[Collected data]
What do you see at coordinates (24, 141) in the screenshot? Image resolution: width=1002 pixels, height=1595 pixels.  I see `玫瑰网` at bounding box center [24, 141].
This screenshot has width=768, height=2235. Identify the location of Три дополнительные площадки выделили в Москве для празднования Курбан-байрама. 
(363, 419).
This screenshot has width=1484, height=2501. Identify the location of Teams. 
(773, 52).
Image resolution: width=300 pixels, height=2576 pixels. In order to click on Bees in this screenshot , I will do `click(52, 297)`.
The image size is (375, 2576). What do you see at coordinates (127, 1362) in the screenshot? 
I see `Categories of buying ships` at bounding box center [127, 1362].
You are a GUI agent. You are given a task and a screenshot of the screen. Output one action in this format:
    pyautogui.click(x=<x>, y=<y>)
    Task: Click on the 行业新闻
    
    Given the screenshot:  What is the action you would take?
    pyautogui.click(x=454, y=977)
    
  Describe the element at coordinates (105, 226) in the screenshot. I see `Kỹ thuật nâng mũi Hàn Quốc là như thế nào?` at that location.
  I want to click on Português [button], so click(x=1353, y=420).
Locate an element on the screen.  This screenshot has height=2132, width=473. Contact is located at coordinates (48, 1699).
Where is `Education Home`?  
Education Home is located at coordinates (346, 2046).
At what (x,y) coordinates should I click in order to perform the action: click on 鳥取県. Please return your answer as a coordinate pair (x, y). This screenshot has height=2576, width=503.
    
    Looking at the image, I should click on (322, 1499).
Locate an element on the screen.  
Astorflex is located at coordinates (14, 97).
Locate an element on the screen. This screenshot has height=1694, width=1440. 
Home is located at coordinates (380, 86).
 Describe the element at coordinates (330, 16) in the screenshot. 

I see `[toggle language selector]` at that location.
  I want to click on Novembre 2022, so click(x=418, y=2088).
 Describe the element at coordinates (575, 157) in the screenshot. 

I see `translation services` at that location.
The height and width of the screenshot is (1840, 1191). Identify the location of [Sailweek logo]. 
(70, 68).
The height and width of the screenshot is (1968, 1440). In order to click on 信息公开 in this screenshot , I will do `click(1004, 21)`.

**Your objective**
Starting at the first line of the data above, please restate word for word every line up to and including the one that holds "Task: Click on the 行业新闻", and add nothing else.

**Written answer**
What do you see at coordinates (24, 141) in the screenshot? Image resolution: width=1002 pixels, height=1595 pixels.  I see `玫瑰网` at bounding box center [24, 141].
This screenshot has width=768, height=2235. Identify the location of Три дополнительные площадки выделили в Москве для празднования Курбан-байрама. 
(363, 419).
This screenshot has width=1484, height=2501. Identify the location of Teams. 
(773, 52).
Image resolution: width=300 pixels, height=2576 pixels. In order to click on Bees in this screenshot , I will do `click(52, 297)`.
The image size is (375, 2576). What do you see at coordinates (127, 1362) in the screenshot? 
I see `Categories of buying ships` at bounding box center [127, 1362].
You are a GUI agent. You are given a task and a screenshot of the screen. Output one action in this format:
    pyautogui.click(x=<x>, y=<y>)
    Task: Click on the 行业新闻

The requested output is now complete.